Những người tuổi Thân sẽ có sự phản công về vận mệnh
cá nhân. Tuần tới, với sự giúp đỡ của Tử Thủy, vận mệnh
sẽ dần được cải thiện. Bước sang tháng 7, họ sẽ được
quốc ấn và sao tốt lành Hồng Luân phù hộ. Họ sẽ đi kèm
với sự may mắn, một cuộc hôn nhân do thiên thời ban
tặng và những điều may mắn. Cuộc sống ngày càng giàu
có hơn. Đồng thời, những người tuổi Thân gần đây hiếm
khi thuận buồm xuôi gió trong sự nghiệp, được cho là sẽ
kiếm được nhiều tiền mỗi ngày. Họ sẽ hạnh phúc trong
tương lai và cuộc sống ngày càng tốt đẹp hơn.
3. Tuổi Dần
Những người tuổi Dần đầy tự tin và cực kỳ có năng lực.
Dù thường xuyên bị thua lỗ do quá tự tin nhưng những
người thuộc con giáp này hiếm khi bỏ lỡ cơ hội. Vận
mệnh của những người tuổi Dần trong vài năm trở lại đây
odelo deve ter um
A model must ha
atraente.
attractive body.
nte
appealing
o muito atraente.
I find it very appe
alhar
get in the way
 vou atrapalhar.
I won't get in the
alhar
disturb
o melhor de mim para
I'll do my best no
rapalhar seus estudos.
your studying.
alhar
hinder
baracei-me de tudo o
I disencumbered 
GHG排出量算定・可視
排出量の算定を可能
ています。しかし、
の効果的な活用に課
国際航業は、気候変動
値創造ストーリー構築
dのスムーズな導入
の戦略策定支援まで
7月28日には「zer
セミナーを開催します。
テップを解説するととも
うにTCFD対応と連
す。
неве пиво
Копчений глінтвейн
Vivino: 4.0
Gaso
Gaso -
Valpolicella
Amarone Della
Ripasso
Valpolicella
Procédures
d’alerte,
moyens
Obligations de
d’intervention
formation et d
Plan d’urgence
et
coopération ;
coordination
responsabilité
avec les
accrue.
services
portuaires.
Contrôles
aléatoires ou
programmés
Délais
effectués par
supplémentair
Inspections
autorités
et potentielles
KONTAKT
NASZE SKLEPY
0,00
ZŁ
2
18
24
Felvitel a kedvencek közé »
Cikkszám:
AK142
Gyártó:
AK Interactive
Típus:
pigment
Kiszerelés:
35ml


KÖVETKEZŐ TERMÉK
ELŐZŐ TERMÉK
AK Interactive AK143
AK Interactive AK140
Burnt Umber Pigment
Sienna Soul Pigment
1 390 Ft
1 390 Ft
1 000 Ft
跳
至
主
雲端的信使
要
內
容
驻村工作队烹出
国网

☆ ☆ ☆ ☆

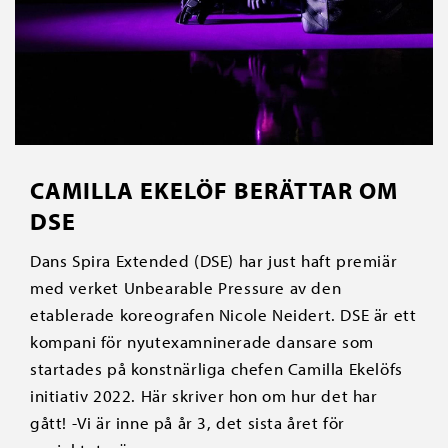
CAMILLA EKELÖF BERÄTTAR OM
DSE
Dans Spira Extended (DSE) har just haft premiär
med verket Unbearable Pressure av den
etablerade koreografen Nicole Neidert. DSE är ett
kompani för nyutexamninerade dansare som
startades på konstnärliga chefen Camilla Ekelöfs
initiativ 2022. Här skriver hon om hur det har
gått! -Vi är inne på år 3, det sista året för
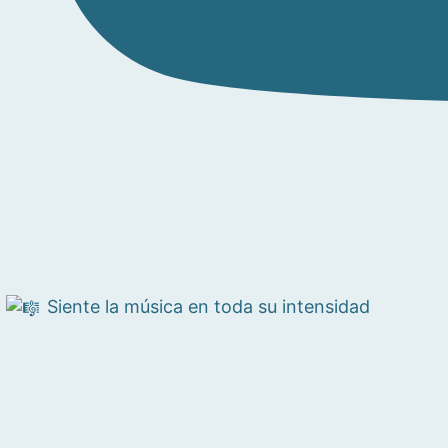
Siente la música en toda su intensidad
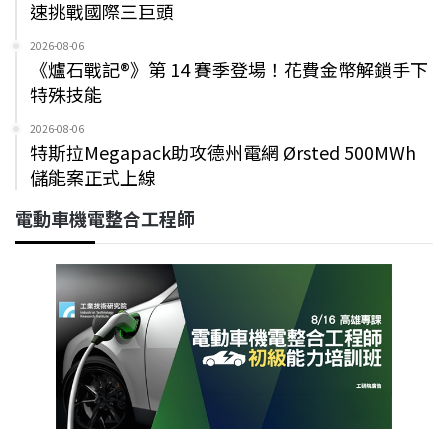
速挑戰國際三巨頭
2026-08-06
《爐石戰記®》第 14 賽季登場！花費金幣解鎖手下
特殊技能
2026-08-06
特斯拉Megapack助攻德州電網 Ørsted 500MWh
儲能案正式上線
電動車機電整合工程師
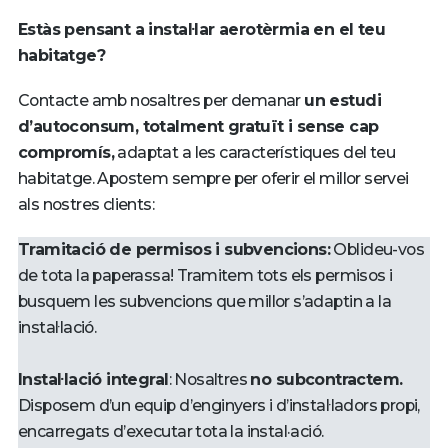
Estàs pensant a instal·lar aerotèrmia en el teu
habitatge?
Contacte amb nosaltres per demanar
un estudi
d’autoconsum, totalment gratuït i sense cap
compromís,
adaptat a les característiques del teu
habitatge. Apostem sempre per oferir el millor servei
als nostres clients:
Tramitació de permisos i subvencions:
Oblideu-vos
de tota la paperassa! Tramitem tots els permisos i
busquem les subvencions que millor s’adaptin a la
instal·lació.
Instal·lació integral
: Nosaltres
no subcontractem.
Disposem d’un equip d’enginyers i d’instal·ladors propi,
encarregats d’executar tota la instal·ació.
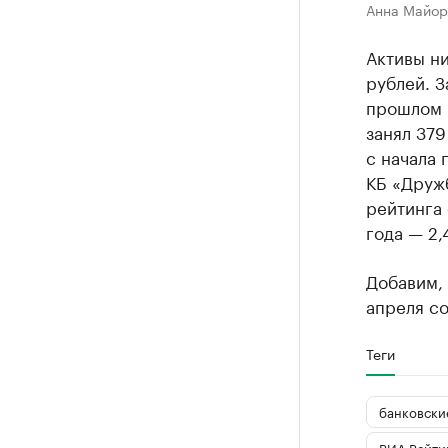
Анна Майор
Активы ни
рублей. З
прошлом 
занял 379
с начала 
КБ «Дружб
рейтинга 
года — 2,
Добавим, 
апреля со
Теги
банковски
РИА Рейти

☆ ☆ ☆ ☆

» Exercise goal:
Retype exactly the span of lines from the one with "Những người tuổi Thân sẽ" through the one with "I'll do my best no"; include both ends and omit the rest of the material.

» Response to the task:
Những người tuổi Thân sẽ có sự phản công về vận mệnh
cá nhân. Tuần tới, với sự giúp đỡ của Tử Thủy, vận mệnh
sẽ dần được cải thiện. Bước sang tháng 7, họ sẽ được
quốc ấn và sao tốt lành Hồng Luân phù hộ. Họ sẽ đi kèm
với sự may mắn, một cuộc hôn nhân do thiên thời ban
tặng và những điều may mắn. Cuộc sống ngày càng giàu
có hơn. Đồng thời, những người tuổi Thân gần đây hiếm
khi thuận buồm xuôi gió trong sự nghiệp, được cho là sẽ
kiếm được nhiều tiền mỗi ngày. Họ sẽ hạnh phúc trong
tương lai và cuộc sống ngày càng tốt đẹp hơn.
3. Tuổi Dần
Những người tuổi Dần đầy tự tin và cực kỳ có năng lực.
Dù thường xuyên bị thua lỗ do quá tự tin nhưng những
người thuộc con giáp này hiếm khi bỏ lỡ cơ hội. Vận
mệnh của những người tuổi Dần trong vài năm trở lại đây
odelo deve ter um
A model must ha
atraente.
attractive body.
nte
appealing
o muito atraente.
I find it very appe
alhar
get in the way
 vou atrapalhar.
I won't get in the
alhar
disturb
o melhor de mim para
I'll do my best no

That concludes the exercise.